Assignment:
Using the material below, return exactly the lines between the one holding "γενικής που τους φέρνει πρώτους στη" and the one holding "йг түр хугацаанд хаасан болно.", inclusive, and no others.

___

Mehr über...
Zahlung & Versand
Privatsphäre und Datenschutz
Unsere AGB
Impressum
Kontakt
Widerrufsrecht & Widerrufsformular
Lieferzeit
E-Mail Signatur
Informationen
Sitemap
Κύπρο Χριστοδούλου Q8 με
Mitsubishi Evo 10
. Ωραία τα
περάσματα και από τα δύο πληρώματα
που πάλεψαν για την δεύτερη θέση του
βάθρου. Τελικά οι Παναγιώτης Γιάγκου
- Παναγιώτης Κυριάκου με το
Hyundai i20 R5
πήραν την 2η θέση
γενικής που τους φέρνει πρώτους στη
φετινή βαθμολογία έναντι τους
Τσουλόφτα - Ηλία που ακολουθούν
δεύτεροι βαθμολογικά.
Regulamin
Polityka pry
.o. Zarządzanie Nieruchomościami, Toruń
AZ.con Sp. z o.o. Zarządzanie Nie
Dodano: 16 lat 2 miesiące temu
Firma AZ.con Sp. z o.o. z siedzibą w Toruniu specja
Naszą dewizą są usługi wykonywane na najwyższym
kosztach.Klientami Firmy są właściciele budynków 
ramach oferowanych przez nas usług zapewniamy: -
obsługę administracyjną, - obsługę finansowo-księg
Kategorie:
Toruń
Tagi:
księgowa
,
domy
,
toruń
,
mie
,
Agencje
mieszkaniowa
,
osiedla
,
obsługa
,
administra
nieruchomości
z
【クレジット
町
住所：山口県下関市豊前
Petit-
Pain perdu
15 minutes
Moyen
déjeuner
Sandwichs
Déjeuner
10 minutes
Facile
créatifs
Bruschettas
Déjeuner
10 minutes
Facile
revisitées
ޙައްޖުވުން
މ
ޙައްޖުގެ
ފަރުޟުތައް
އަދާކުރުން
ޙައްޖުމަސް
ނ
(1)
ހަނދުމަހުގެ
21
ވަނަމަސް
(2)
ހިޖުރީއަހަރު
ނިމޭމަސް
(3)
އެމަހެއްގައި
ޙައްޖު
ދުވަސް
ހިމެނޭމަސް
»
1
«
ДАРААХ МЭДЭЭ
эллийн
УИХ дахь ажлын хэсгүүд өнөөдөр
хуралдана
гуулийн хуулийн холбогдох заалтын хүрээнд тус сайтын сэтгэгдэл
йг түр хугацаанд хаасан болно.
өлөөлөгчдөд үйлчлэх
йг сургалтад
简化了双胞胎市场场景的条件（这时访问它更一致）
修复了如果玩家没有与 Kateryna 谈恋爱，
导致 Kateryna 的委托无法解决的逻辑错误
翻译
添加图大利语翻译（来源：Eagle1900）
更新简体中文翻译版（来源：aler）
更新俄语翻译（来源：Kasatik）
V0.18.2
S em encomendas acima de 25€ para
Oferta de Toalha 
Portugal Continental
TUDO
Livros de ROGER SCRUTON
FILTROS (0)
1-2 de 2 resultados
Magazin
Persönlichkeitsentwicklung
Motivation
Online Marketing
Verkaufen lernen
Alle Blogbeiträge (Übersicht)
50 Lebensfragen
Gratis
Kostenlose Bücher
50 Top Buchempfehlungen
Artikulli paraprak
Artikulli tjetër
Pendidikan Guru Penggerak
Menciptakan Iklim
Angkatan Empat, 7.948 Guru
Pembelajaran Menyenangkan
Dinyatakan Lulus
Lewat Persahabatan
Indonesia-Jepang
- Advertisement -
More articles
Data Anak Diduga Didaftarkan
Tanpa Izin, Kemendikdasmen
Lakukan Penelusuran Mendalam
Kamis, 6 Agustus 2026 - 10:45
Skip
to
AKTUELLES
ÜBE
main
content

___

Answer to the exercise:
γενικής που τους φέρνει πρώτους στη
φετινή βαθμολογία έναντι τους
Τσουλόφτα - Ηλία που ακολουθούν
δεύτεροι βαθμολογικά.
Regulamin
Polityka pry
.o. Zarządzanie Nieruchomościami, Toruń
AZ.con Sp. z o.o. Zarządzanie Nie
Dodano: 16 lat 2 miesiące temu
Firma AZ.con Sp. z o.o. z siedzibą w Toruniu specja
Naszą dewizą są usługi wykonywane na najwyższym
kosztach.Klientami Firmy są właściciele budynków 
ramach oferowanych przez nas usług zapewniamy: -
obsługę administracyjną, - obsługę finansowo-księg
Kategorie:
Toruń
Tagi:
księgowa
,
domy
,
toruń
,
mie
,
Agencje
mieszkaniowa
,
osiedla
,
obsługa
,
administra
nieruchomości
z
【クレジット
町
住所：山口県下関市豊前
Petit-
Pain perdu
15 minutes
Moyen
déjeuner
Sandwichs
Déjeuner
10 minutes
Facile
créatifs
Bruschettas
Déjeuner
10 minutes
Facile
revisitées
ޙައްޖުވުން
މ
ޙައްޖުގެ
ފަރުޟުތައް
އަދާކުރުން
ޙައްޖުމަސް
ނ
(1)
ހަނދުމަހުގެ
21
ވަނަމަސް
(2)
ހިޖުރީއަހަރު
ނިމޭމަސް
(3)
އެމަހެއްގައި
ޙައްޖު
ދުވަސް
ހިމެނޭމަސް
»
1
«
ДАРААХ МЭДЭЭ
эллийн
УИХ дахь ажлын хэсгүүд өнөөдөр
хуралдана
гуулийн хуулийн холбогдох заалтын хүрээнд тус сайтын сэтгэгдэл
йг түр хугацаанд хаасан болно.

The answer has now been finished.